The government appears to be giving considerable attention to the national reconciliation process and issues arising from it. President Ranil Wickremesinghe is currently championing this process which was dormant for the past five years or more. The prospects for national reconciliation reached their height during the last period when he gave leadership to the government in 2015-18. The reconciliation process at that time had much wider participation than at present. As prime minister at that time, the president was able to have the entire parliament form itself into a constitutional committee which took on responsibility for different areas of constitutional reform. With regard to dealing with the aftermath of the war, late foreign minister Mangala Samaraweera, former president Chandrika Kumaratunga and the Consultation Task Force formed out of civil society took on a multiplicity of tasks.

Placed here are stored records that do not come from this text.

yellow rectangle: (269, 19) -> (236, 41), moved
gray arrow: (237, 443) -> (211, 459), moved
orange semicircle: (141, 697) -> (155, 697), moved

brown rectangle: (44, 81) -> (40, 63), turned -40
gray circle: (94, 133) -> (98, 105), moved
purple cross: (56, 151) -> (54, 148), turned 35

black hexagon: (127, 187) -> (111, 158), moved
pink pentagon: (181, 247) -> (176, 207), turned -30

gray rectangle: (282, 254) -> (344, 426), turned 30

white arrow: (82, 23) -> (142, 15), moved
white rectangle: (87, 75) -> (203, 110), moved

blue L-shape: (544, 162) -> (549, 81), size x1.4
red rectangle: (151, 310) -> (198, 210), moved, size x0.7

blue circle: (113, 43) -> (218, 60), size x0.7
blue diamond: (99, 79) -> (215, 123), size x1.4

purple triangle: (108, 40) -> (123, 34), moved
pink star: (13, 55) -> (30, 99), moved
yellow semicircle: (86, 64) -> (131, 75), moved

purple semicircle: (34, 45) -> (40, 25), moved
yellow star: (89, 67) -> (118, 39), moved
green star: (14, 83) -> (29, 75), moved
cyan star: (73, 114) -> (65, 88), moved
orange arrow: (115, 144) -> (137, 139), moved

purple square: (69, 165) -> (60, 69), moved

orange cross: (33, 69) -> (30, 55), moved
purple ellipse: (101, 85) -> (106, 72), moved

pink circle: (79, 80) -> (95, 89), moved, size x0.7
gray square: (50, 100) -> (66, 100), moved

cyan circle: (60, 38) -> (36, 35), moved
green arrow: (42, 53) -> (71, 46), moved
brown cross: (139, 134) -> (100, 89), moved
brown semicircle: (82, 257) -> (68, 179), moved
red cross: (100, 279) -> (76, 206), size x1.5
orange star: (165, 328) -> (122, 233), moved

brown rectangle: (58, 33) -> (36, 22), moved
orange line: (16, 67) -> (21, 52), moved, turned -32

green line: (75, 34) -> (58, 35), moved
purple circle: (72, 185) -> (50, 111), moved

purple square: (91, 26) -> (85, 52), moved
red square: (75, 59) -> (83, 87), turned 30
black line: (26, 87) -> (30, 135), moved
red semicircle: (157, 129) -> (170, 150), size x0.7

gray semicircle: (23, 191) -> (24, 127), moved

The need to cope with the immediate realities of economic collapse and the resulting political protests have occupied the center stage of political interest for the past two years. But now President Ranil Wickremesinghe has brought the ethnic problem and reconciliation process back to the center stage of national politics, where it should be. The unresolved ethnic conflict continues to exert a baleful influence on the country’s efforts to respond to the economic and political crises. The belief that the ethnic conflict ended on the battlefields of Mullaitivu with the elimination of the LTTE leadership has long proved to be unfounded. The weakening of internal and overt Tamil resistance to domination by the centralised state has been accompanied by a strengthening of external interventions.
President Ranil Wickremesinghe has announced that he will convene a meeting with all political parties to decide on the implementation of the 13th Amendment in full or in part. Shortly after being elected president by parliament he pledged to resolve the ethnic conflict and take the burden off the shoulders of future generations. As part of his solution he referred to the need to fully implement the 13th Amendment, including the devolution of police and land powers that successive governments have not been willing to do in contravention of the constitutional clauses that necessitate them to do so. He responded to criticisms of his stance with intellectual clarity and pointed out that the devolution of police and land powers is already a part of the constitution, and if they were not to be implemented legally parliament needed to abolish them with a two-thirds majority.